I can’t explain it, other than that. I’m hoping there are not too many women who want other women to stay inside some kind of arbitrary box, and I haven’t run into many. But the people I hang with are not that kind of person anyway, so I wouldn’t, and that kind of woman wouldn’t be someone I’d select as a friend, either.

PS edited to add quote, and I can’t remember who to attribute it to: “It ain’t bragging if you’ve done it.”

Since leaving the Army, my friend has lived in rural areas with depressed economies. I wonder if that’s part of the issue; that in certain communities women are expected to fit into certain roles and leave other ones to the men-folk?

Tangental question: How big a deal are Air Medals? (She has two.)

This is what I came to post. Her anecdote really surprised me.

Both my sister and my wife believe that women are much meaner to other women than men are to women. They feel that there is often an unspoken level of competition and hostility between women that men often don’t detect. BTW, have you asked your friend why she feels women are put off?

Count me in on that too

Not directly, but I think she thinks as you do; that women can be mean to each other. Hell, we guys are too. But for us, ‘cutting’ isn’t really taken seriously.

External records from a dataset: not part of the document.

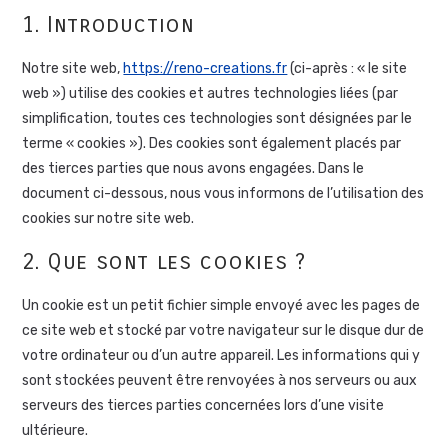
1. Introduction
Notre site web,
https://reno-creations.fr
(ci-après : « le site
web ») utilise des cookies et autres technologies liées (par
simplification, toutes ces technologies sont désignées par le
terme « cookies »). Des cookies sont également placés par
des tierces parties que nous avons engagées. Dans le
document ci-dessous, nous vous informons de l’utilisation des
cookies sur notre site web.
2. Que sont les cookies ?
Un cookie est un petit fichier simple envoyé avec les pages de
ce site web et stocké par votre navigateur sur le disque dur de
votre ordinateur ou d’un autre appareil. Les informations qui y
sont stockées peuvent être renvoyées à nos serveurs ou aux
serveurs des tierces parties concernées lors d’une visite
ultérieure.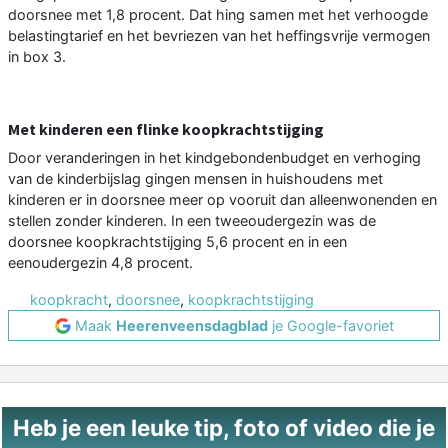
doorsnee met 1,8 procent. Dat hing samen met het verhoogde
belastingtarief en het bevriezen van het heffingsvrije vermogen
in box 3.
Met kinderen een flinke koopkrachtstijging
Door veranderingen in het kindgebondenbudget en verhoging
van de kinderbijslag gingen mensen in huishoudens met
kinderen er in doorsnee meer op vooruit dan alleenwonenden en
stellen zonder kinderen. In een tweeoudergezin was de
doorsnee koopkrachtstijging 5,6 procent en in een
eenoudergezin 4,8 procent.
koopkracht
,
doorsnee
,
koopkrachtstijging
Maak
Heerenveensdagblad
je Google-favoriet
Heb je een leuke tip, foto of video die je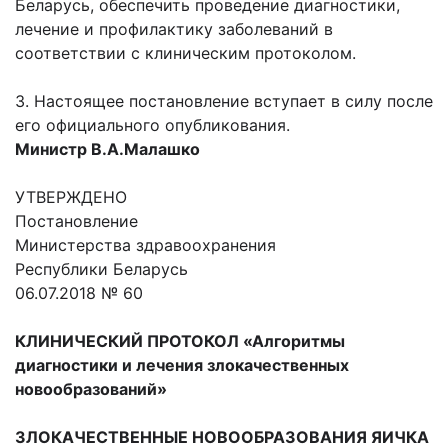
Беларусь, обеспечить проведение диагностики,
лечение и профилактику заболеваний в
соответствии с клиническим протоколом.
3. Настоящее постановление вступает в силу после
его официального опубликования.
Министр В.А.Малашко
УТВЕРЖДЕНО
Постановление
Министерства здравоохранения
Республики Беларусь
06.07.2018 № 60
КЛИНИЧЕСКИЙ ПРОТОКОЛ «Алгоритмы
диагностики и лечения злокачественных
новообразований»
ЗЛОКАЧЕСТВЕННЫЕ НОВООБРАЗОВАНИЯ ЯИЧКА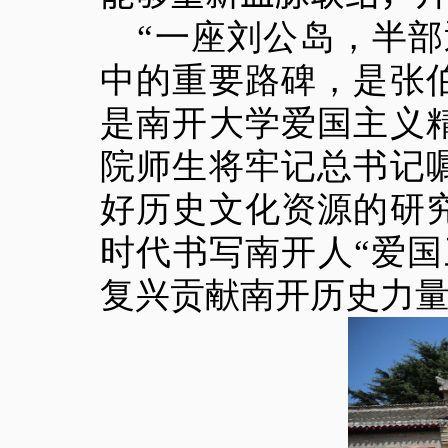
“
一座刘公岛，半部
中的重要路碑，是张
是南开大学爱国主义
院师生将牢记总书记
好历史文化资源的研
时代书写南开人“爱
复兴贡献南开历史力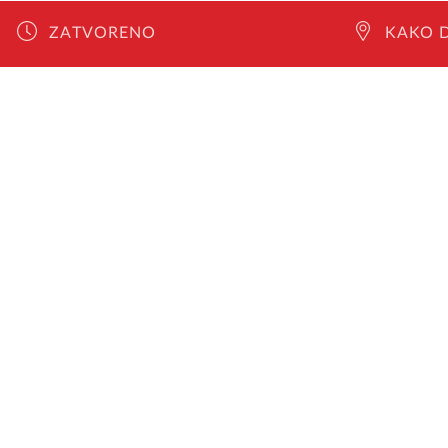
ZATVORENO
KAKO 
TRGOVINE
SUPER SUBOTA
POPUSTI
KONTAKT
DOGAĐAJI I
COSMO
NOVOSTI
USLUGE
MAPA CENTRA
HRVATSKI
IMPRINT
PRAVILA PRIVATNOST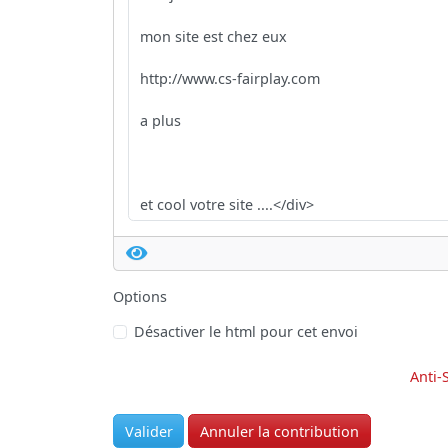
Options
Désactiver le html pour cet envoi
Anti-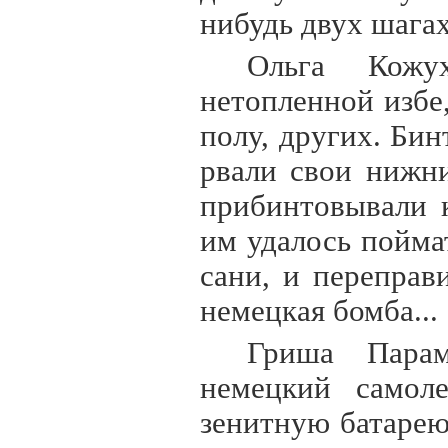
нибудь двух шагах
Ольга Кожу
нетопленной избе,
полу, других. Би
рвали свои нижн
прибинтовывали 
им удалось пойма
сани, и переправ
немецкая бомба...
Гриша Пара
немецкий самол
зенитную батарею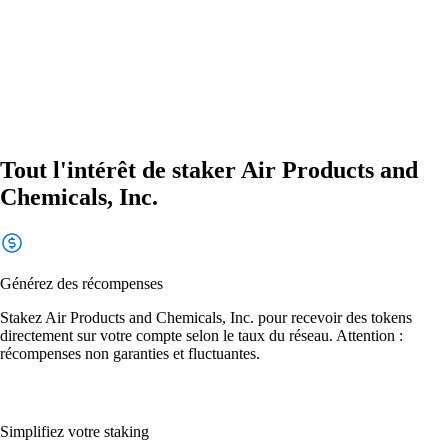
Tout l'intérêt de staker Air Products and
Chemicals, Inc.
Générez des récompenses
Stakez Air Products and Chemicals, Inc. pour recevoir des tokens
directement sur votre compte selon le taux du réseau. Attention :
récompenses non garanties et fluctuantes.
Simplifiez votre staking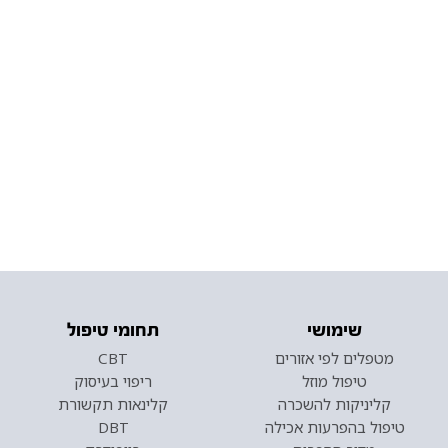
שימושי
תחומי טיפול
מטפלים לפי אזורים
CBT
טיפול מוזל
ריפוי בעיסוק
קליניקות להשכרה
קלינאות תקשורת
טיפול בהפרעות אכילה
DBT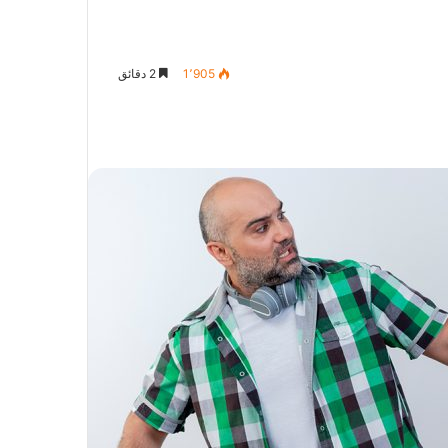
1٬905
2 دقائق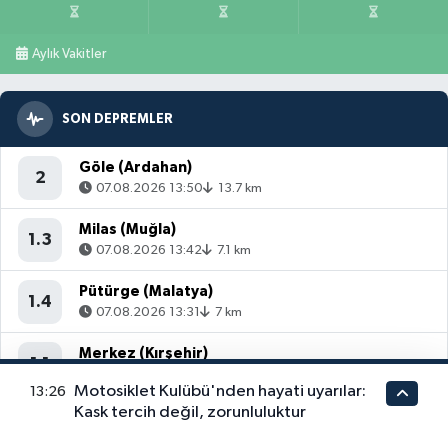
Aylık Vakitler
SON DEPREMLER
Göle (Ardahan)
2
07.08.2026 13:50
13.7 km
Milas (Muğla)
1.3
07.08.2026 13:42
7.1 km
Pütürge (Malatya)
1.4
07.08.2026 13:31
7 km
Merkez (Kırşehir)
1.1
07.08.2026 13:18
6.81 km
Motosiklet Kulübü'nden hayati uyarılar:
13:26
Kask tercih değil, zorunluluktur
Soma (Manisa)
1.2
07.08.2026 13:17
7.09 km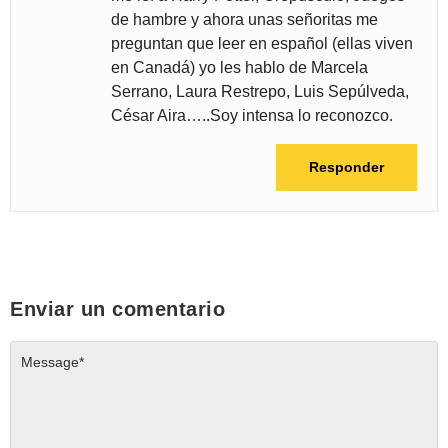
de hambre y ahora unas señoritas me
preguntan que leer en español (ellas viven
en Canadá) yo les hablo de Marcela
Serrano, Laura Restrepo, Luis Sepúlveda,
César Aira…..Soy intensa lo reconozco.
Responder
Enviar un comentario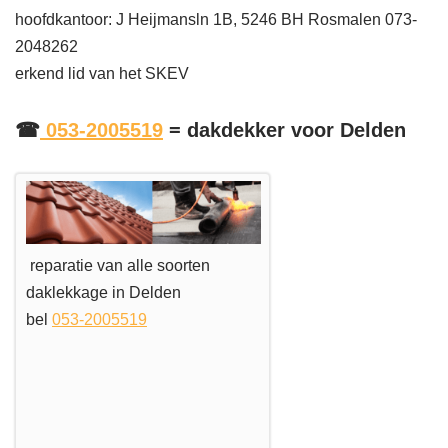
hoofdkantoor: J Heijmansln 1B, 5246 BH Rosmalen 073-
2048262
erkend lid van het SKEV
☎
053-2005519
= dakdekker voor Delden
reparatie van alle soorten
daklekkage in Delden
bel
053-2005519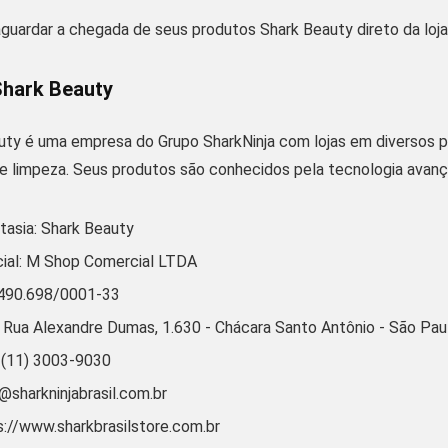
guardar a chegada de seus produtos Shark Beauty direto da loja o
Shark Beauty
uty
é uma empresa do
Grupo SharkNinja
com lojas em diversos p
e limpeza. Seus produtos são conhecidos pela tecnologia avança
asia: Shark Beauty
ial: M Shop Comercial LTDA
.490.698/0001-33
 Rua Alexandre Dumas, 1.630 - Chácara Santo Antônio - São P
 (11) 3003-9030
@sharkninjabrasil.com.br
s://www.sharkbrasilstore.com.br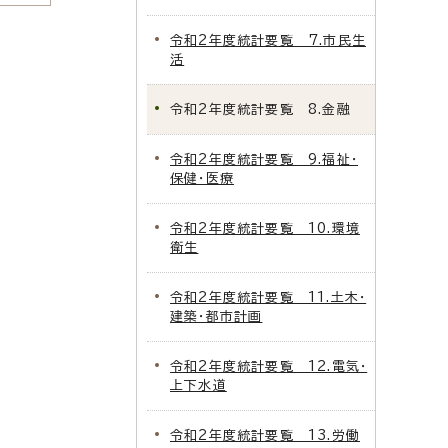
令和2年度統計要覧 7.市民生
活
令和2年度統計要覧 8.金融
令和2年度統計要覧 9.福祉・
保健・医療
令和2年度統計要覧 10.環境
衛生
令和2年度統計要覧 11.土木・
建築・都市計画
令和2年度統計要覧 12.電気・
上下水道
令和2年度統計要覧 13.労働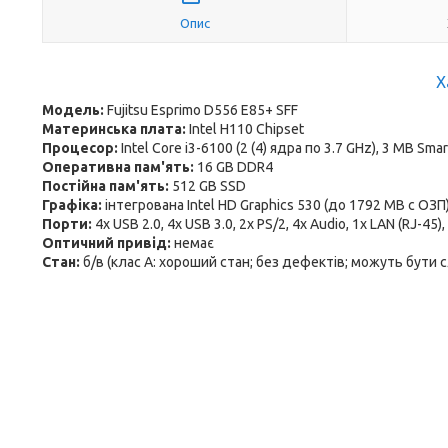
Опис
Х
Модель:
Fujitsu Esprimo D556 E85+ SFF
Материнська плата:
Intel H110 Chipset
Процесор:
Intel Core i3-6100 (2 (4) ядра по 3.7 GHz), 3 MB Sma
Оперативна пам'ять:
16 GB DDR4
Постійна пам'ять:
512 GB SSD
Графіка:
інтегрована Intel HD Graphics 530 (до 1792 MB с ОЗП
Порти:
4x USB 2.0, 4x USB 3.0, 2x PS/2, 4x Audio, 1x LAN (RJ-45),
Оптичний привід:
немає
Стан:
б/в (клас А: хороший стан; без дефектів; можуть бути 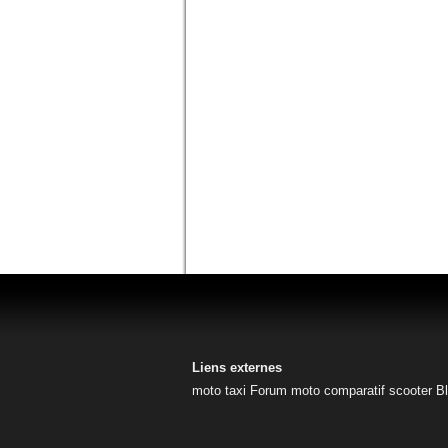
Liens externes
moto taxi
Forum moto
comparatif scooter
B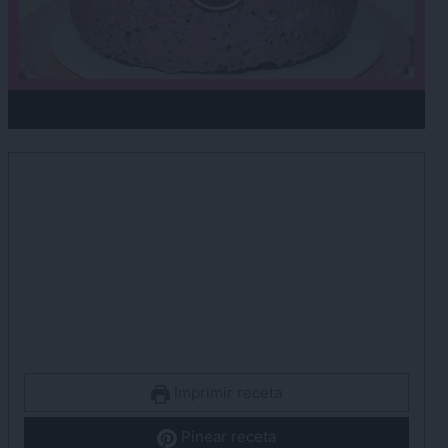
Imprimir receta
Pinear receta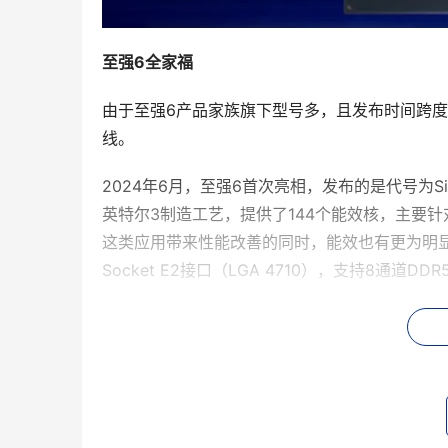
至强6全家福
由于至强6产品家族旗下型号多，且发布时间跨
线。
2024年6月，至强6首次亮相，发布的是代号为Sie
英特尔3制造工艺，提供了144个能效核，主要
这类应用带来性能改善的同时，能效也有更为明显
Socket E2接口（LGA 4710），支持8通道DDR5
2024年9月发布的至强6900系列性能核处理器代号
计算、AI（机头）等领域，可以在同样的空间内
存带宽（12通道内存，并支持MRDIMM 8800MT/
及6个UPI2.0链路。相应的，至强6900系列性能
功耗也增加到500瓦。其新的性能核前端设计有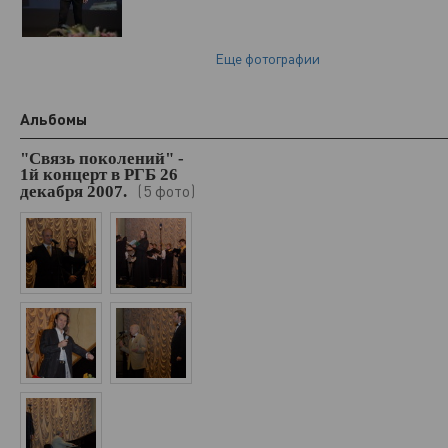
Еще фотографии
Альбомы
"Связь поколений" -
1й концерт в РГБ 26
5 фото
декабря 2007.
(
)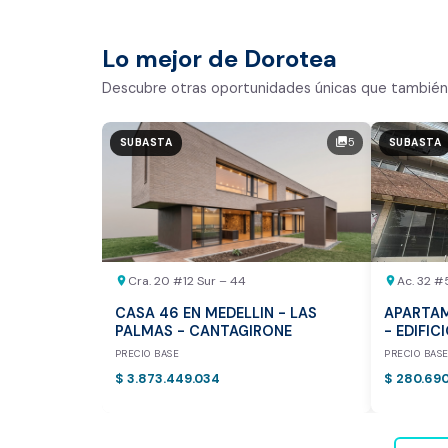
Comparativo de Mercado (inic
Bogotá y Medellín)
Lo mejor de Dorotea
Análisis basado en datos reales:
Descubre otras oportunidades únicas que también 
Estimación del valor de la propiedad e
5
photo_library
SUBASTA
SUBASTA
Tiempo promedio de venta en la zona
Rango de precios de arriendo en el sec
Valor exclusivo para clientes de Dor
20.000 COP
Cra. 20 #12 Sur – 44
Ac. 32 #
location_on
location_on
REALIZAR AVALÚO AHORA
CASA 46 EN MEDELLIN - LAS
APARTAM
PALMAS - CANTAGIRONE
- EDIFIC
PRECIO BASE
PRECIO BAS
$ 3.873.449.034
$ 280.69
* Servicio disponible exclusi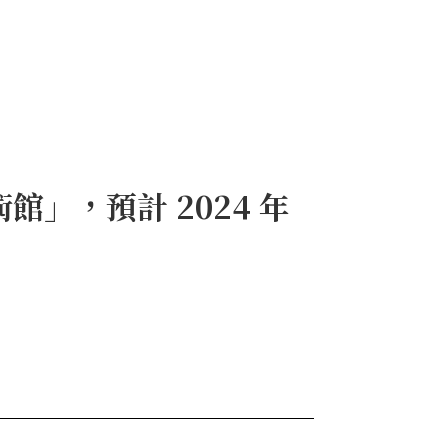
」，預計 2024 年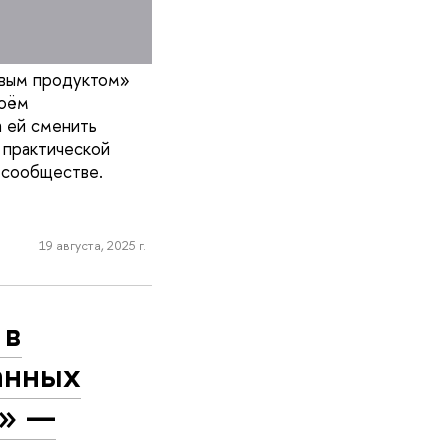
овым продуктом»
воём
а ей сменить
 практической
 сообществе.
19 августа, 2025 г.
 в
анных
и» —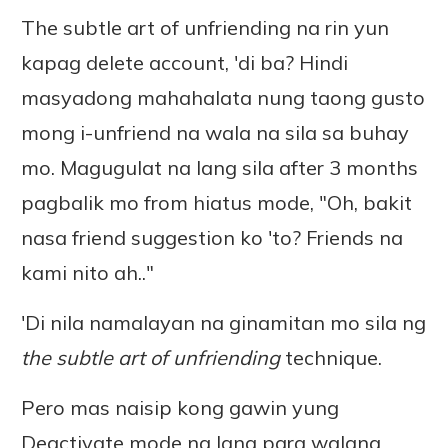
The subtle art of unfriending na rin yun
kapag delete account, 'di ba? Hindi
masyadong mahahalata nung taong gusto
mong i-unfriend na wala na sila sa buhay
mo. Magugulat na lang sila after 3 months
pagbalik mo from hiatus mode, "Oh, bakit
nasa friend suggestion ko 'to? Friends na
kami nito ah.."
'Di nila namalayan na ginamitan mo sila ng
the subtle art of unfriending
technique.
Pero mas naisip kong gawin yung
Deactivate mode na lang para walang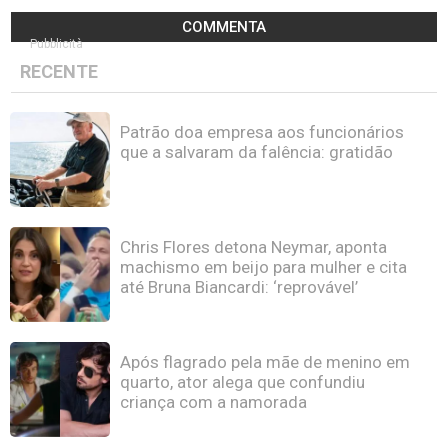
COMMENTA
Pubblicità
RECENTE
Patrão doa empresa aos funcionários
que a salvaram da falência: gratidão
Chris Flores detona Neymar, aponta
machismo em beijo para mulher e cita
até Bruna Biancardi: ‘reprovável’
Após flagrado pela mãe de menino em
quarto, ator alega que confundiu
criança com a namorada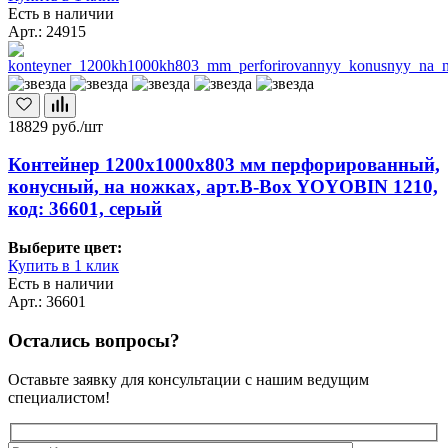
Есть в наличии
Арт.: 24915
18829
руб./шт
Контейнер 1200х1000х803 мм перфорированный,
конусный, на ножках, арт.B-Box YOYOBIN 1210,
код: 36601, серый
Выберите цвет:
Купить в 1 клик
Есть в наличии
Арт.: 36601
Остались вопросы?
Оставьте заявку для консультации с нашим ведущим
специалистом!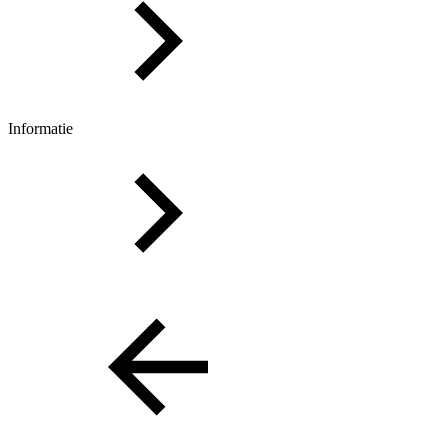
Informatie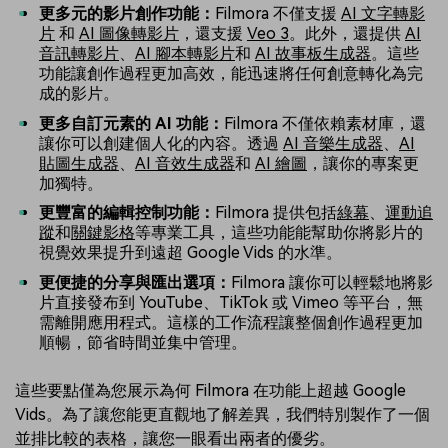
更多元的影片創作功能：
Filmora 不僅支援
AI 文字轉影
片
和
AI 圖像轉影片
，還支援
Veo 3
。此外，還提供
AI
音訊轉影片
、
AI 腳本轉影片
和
AI 故事板生成器
。這些
功能讓創作過程更加高效，能迅速將任何創意轉化為完
成的影片。
更多自訂元素的 AI 功能：
Filmora 不僅依賴素材庫，還
讓你可以創建個人化的內容。透過
AI 音樂生成器
、
AI
貼圖生成器
、
AI 音效生成器
和
AI 繪圖
，讓你的專案更
加獨特。
更豐富的編輯控制功能：
Filmora 提供包括
綠幕
、
運動追
蹤
和
關鍵影格
等專業工具，這些功能能幫助你將影片的
視覺效果提升到遠超 Google Vids 的水準。
更便捷的分享與匯出選項：
Filmora 讓你可以輕鬆地將影
片直接發布到 YouTube、TikTok 或 Vimeo 等平台，無
需離開應用程式。這樣的工作流程讓整個創作過程更加
順暢，節省時間並集中管理。
這些要點僅為您展示為何 Filmora 在功能上超越 Google
Vids。為了讓您能更直觀地了解差異，我們特別製作了一個
並排比較的表格，讓您一眼看出兩者的優劣。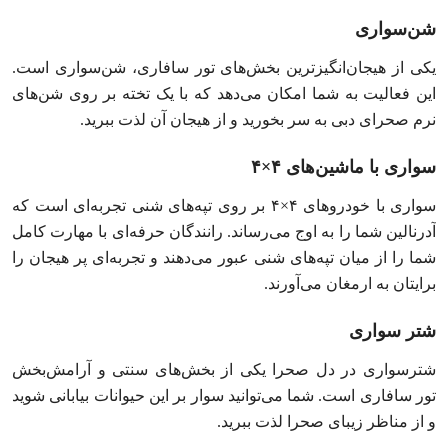
شن‌سواری
یکی از هیجان‌انگیزترین بخش‌های تور سافاری، شن‌سواری است.
این فعالیت به شما امکان می‌دهد که با یک تخته بر روی شن‌های
نرم صحرای دبی به سر بخورید و از هیجان آن لذت ببرید.
سواری با ماشین‌های ۴×۴
سواری با خودروهای ۴×۴ بر روی تپه‌های شنی تجربه‌ای است که
آدرنالین شما را به اوج می‌رساند. رانندگان حرفه‌ای با مهارت کامل
شما را از میان تپه‌های شنی عبور می‌دهند و تجربه‌ای پر هیجان را
برایتان به ارمغان می‌آورند.
شتر سواری
شترسواری در دل صحرا یکی از بخش‌های سنتی و آرامش‌بخش
تور سافاری است. شما می‌توانید سوار بر این حیوانات بیابانی شوید
و از مناظر زیبای صحرا لذت ببرید.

It depends on why she got them. For the most part they are only a big deal to civilians and people whoo don’t know any better. I have three but I got each one for flying 20 combat missions in Iraq. Like I said, mine just sound impressive but aren’t really, I don’t deserve them.

Now, if she did something to deserve them that is a completely different story.

Yup, I’ve been told this too, but it seems to be very much the other way - putting down the little guy (what’s female for guy?) rather than envy of the big guy (ditto question).

That’s the impression I had. Not to belittle the achievement, of course. Not everyone gets to fly a multi-million dollar aircraft in a combat zone.